Daniel Buren ontwerpt zijn werk meestal speciaal voor een bepaalde plek of tentoonstelling en realiseert het vaak zelf in situ. Maar net zoals Sol Lewitts muurtekening, zijn de werken in S.M.A.K. niet door Buren zelf geïnstalleerd. In and Out of the Frame (1970), een installatie met behangpapier, is door medewerkers van S.M.A.K. opnieuw geproduceerd. De twee schilderijen, Peinture Acrylique (1969 en 1971), bestonden al als objecten op zich maar moesten in de museumruimtes worden geplaatst. Dit alles gebeurde volgens de door de kunstenaar beschreven gebruiksaanwijzingen. Binnen de beperkingen van deze instructies is enige variatie mogelijk: de dimensies van de ruimte en de interpretatie van de uitvoerders bepalen mee hoe een specifieke uitvoering eruitziet en aanvoelt.

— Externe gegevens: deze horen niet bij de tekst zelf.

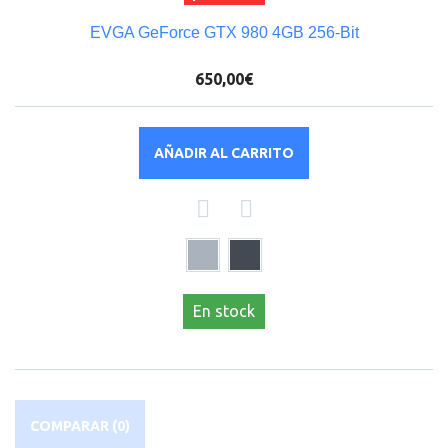
EVGA GeForce GTX 980 4GB 256-Bit
650,00€
AÑADIR AL CARRITO
En stock
COMPARAR (
0
)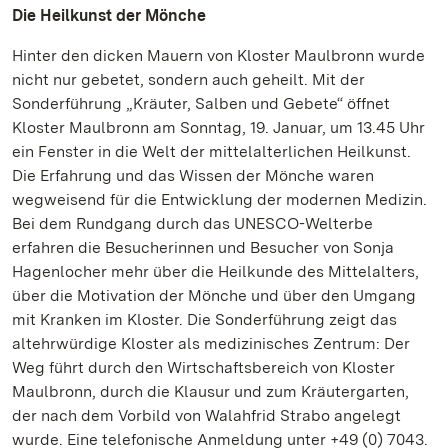
Die Heilkunst der Mönche
Hinter den dicken Mauern von Kloster Maulbronn wurde
nicht nur gebetet, sondern auch geheilt. Mit der
Sonderführung „Kräuter, Salben und Gebete“ öffnet
Kloster Maulbronn am Sonntag, 19. Januar, um 13.45 Uhr
ein Fenster in die Welt der mittelalterlichen Heilkunst.
Die Erfahrung und das Wissen der Mönche waren
wegweisend für die Entwicklung der modernen Medizin.
Bei dem Rundgang durch das UNESCO-Welterbe
erfahren die Besucherinnen und Besucher von Sonja
Hagenlocher mehr über die Heilkunde des Mittelalters,
über die Motivation der Mönche und über den Umgang
mit Kranken im Kloster. Die Sonderführung zeigt das
altehrwürdige Kloster als medizinisches Zentrum: Der
Weg führt durch den Wirtschaftsbereich von Kloster
Maulbronn, durch die Klausur und zum Kräutergarten,
der nach dem Vorbild von Walahfrid Strabo angelegt
wurde. Eine telefonische Anmeldung unter +49 (0) 7043.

Essentieel bij dit soort werk is dat de principes van werk en kunstenaar altijd worden gerespecteerd. In 1979 bracht Daniel Buren Numéroté – Déchiré – À Coller uit als een editie voor de Vrienden v/h S.M.A.K. op 65 exemplaren. Door het werk uit te voeren – nl. door het volgens de kunstenaars aanwijzingen op de muur te kleven – vernietig je het ook meteen. Dit feit is onlosmakelijk verbonden met het karakter van het werk. De Vrienden v/h S.M.A.K. beschikken over nog één genummerd origineel exemplaar en besloten dat te bewaren. Om die reden werd het werk niet uitgevoerd maar vind je documentatie terug in de vitrine.
Daniel Buren toont zijn werk niet uitsluitend in musea maar ook in de alledaagse wereld: in etalages, op bussen en trams, op reclameborden. Hij stelt de grenzen tussen atelier, galerie, museum en buitenwereld ter discussie. Door zijn strepenmotief overal te exposeren, toont Buren aan dat een kunstwerk nooit op zichzelf staat, maar mee vorm en betekenis krijgt door de context waarin het zich bevindt. De kritische omgang met het museum als instituut en het in vraag stellen van de status van kunst lopen als rode draden doorheen zijn oeuvre.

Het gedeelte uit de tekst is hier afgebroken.